§ **TASK GOAL**
Please transcribe the data below in full, word for word, without the images.

§ **Extracted data entries**
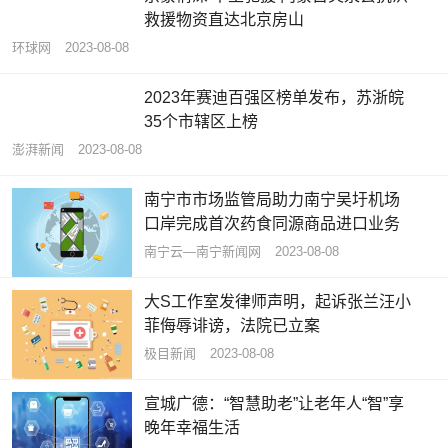
救援物资直达北京房山
环球网
2023-08-08
2023年赛迪百强区榜单发布，苏浙皖
35个市辖区上榜
澎湃新闻
2023-08-08
南宁市市场监管局助力南宁吴圩机场
口岸完成首次药食同源商品进口业务
南宁云—南宁新闻网
2023-08-08
大S工作室发律师声明，起诉张兰汪小
菲侮辱诽谤，法院已立案
极目新闻
2023-08-08
宣城广德：“智慧助老”让老年人“智”享
晚年幸福生活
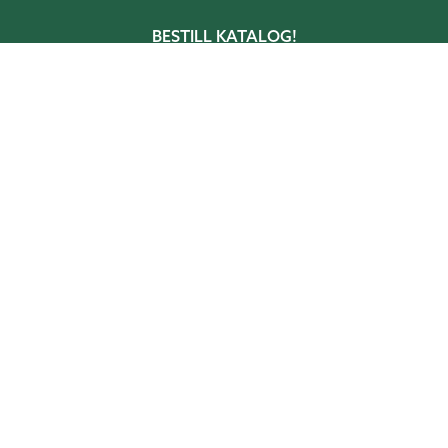
BESTILL KATALOG!
I vår katalog får du inspirasjon, tips og
idéer om hvordan du skaper rom i hagen.
BESTILL KATALOG
Sverige
Norge
Danmark
Suomi (
fi
,
sv
)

§ **SOLUTION FOR THIS TASK**
救援物资直达北京房山
环球网
2023-08-08
2023年赛迪百强区榜单发布，苏浙皖
35个市辖区上榜
澎湃新闻
2023-08-08
南宁市市场监管局助力南宁吴圩机场
口岸完成首次药食同源商品进口业务
南宁云—南宁新闻网
2023-08-08
大S工作室发律师声明，起诉张兰汪小
菲侮辱诽谤，法院已立案
极目新闻
2023-08-08
宣城广德：“智慧助老”让老年人“智”享
晚年幸福生活
BESTILL KATALOG!
I vår katalog får du inspirasjon, tips og
idéer om hvordan du skaper rom i hagen.
BESTILL KATALOG
Sverige
Norge
Danmark
Suomi (
fi
,
sv
)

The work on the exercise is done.